Solar farms are being subsidized and costs covered up by redirecting them to higher energy costs for conventional energy customers (those jumping on the solar farms get a TEMPORARY kickback to alleviate their portion of the higher costs).
I want to know more about these “supply chain constraints” weasel words that we keep hearing. Be more explicit about what the problems are. Most likely one of:
Single sourcing critical components (China)Budgeting based upon slave labor rates no longer available (slaves died of COVID)Pathetically poor performance of California docks/workers/managementUneconomic to carry components due to Brandon The Magnificent’s fuel policiesToo few trucks meet Californian standards to access West coast portsEveryone else uses it to cover inept management, so why shouldn’t we?No longer accept that phrase without an explanation of what dumb decisions management made that is screwing things up.
Well, that was a dismal failure. Bullet points looked ok until I came back to take a look, then just a horrible mess. Lets try again…
I want to know more about these “supply chain constraints” weasel words that we keep hearing. Be more explicit about what the problems are. Most likely one of:
No longer accept that phrase without an explanation of what dumb decisions management made that is screwing things up.
Brandon the Magnificent 😅
Oops. Wrong photo.
That’s funny, I didn’t think cost had anything to do with offshore advocacy tax mining projects.
Let’s see now, fighting inflation raises interest costs to levels that kill the projects and not doing much to fight inflation leads to hyperinflation (Turkey). Faux concern for slave labor in western China helps much like slave labor helped Germany a generation ago. Not paying climate dues helps and keeping the 80% tax rates on money changers buys time. It’s a voter and leadership fail.
Translation:
Increase the subsidies or the planet gets it.
The real risk is utility regulators getting compromised by politicos, lobbyists, and advocacy groups leaving ratepayers to take the fall.
Too late, already happening.
Here in New Jersey, the top 10 White guys mining for solar panel subsidies receive around $10 per month from every low income citizen in the form of “green” electric bills.
Just think, every African American household in Camden and Newark is directly paying some rich White guys $10 per month!
Panhandling should be illegal, especially forced panhandling from the poorest of the poor by the richest of the rich.
It’s MA though. They deserve to take the hit.
If it’s not viable, then abortion is the humane choice, right? Scalp. Cannibalize. Sequester.

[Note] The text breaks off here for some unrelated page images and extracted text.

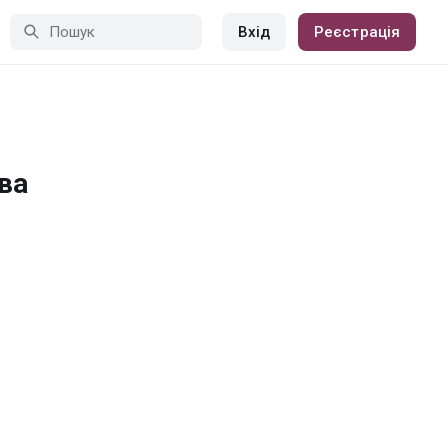
Вхід
Реєстрація
ва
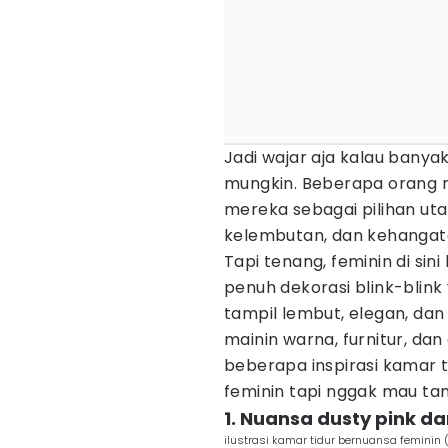
Jadi wajar aja kalau bany
mungkin. Beberapa orang m
mereka sebagai pilihan ut
kelembutan, dan kehangat
Tapi tenang, feminin di sin
penuh dekorasi blink-blink 
tampil lembut, elegan, da
mainin warna, furnitur, dan d
beberapa inspirasi kamar 
feminin tapi nggak mau tamp
1. Nuansa dusty pink 
ilustrasi kamar tidur bernuansa feminin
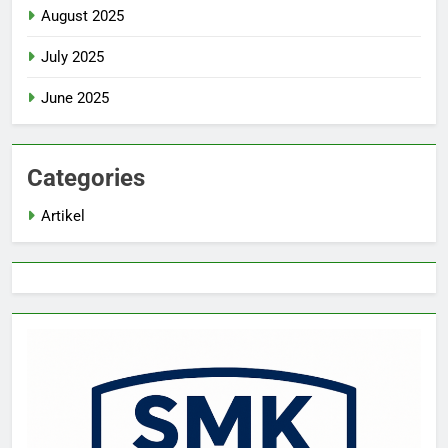
August 2025
July 2025
June 2025
Categories
Artikel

So would a generator using tides/gravity in the ocean, utilizing a float with a 1500 ft x 1500 ft surface have a potential of approx 1 mW per foot of tide used? That is my Calc ‘on the back of the envelope’. Guess that’s a big rig for a few mW. But consistent.
The project has always been nonviable, they just waited till the last moment to ask for more money in the hopes that they could pull a fast bait and switch on the taxpayers.
Not this project, but I would like to see a wind farm in view and hearing distance of Obama’s Martha vineyard or Nantucket house
I literally have no sympathy nor empathy for people who continually and repeatedly fly into these green globalist flames. I want them to get exactly what they voted for. The sooner the better. All the dots are there for them to connect and willfully refuse to connect then.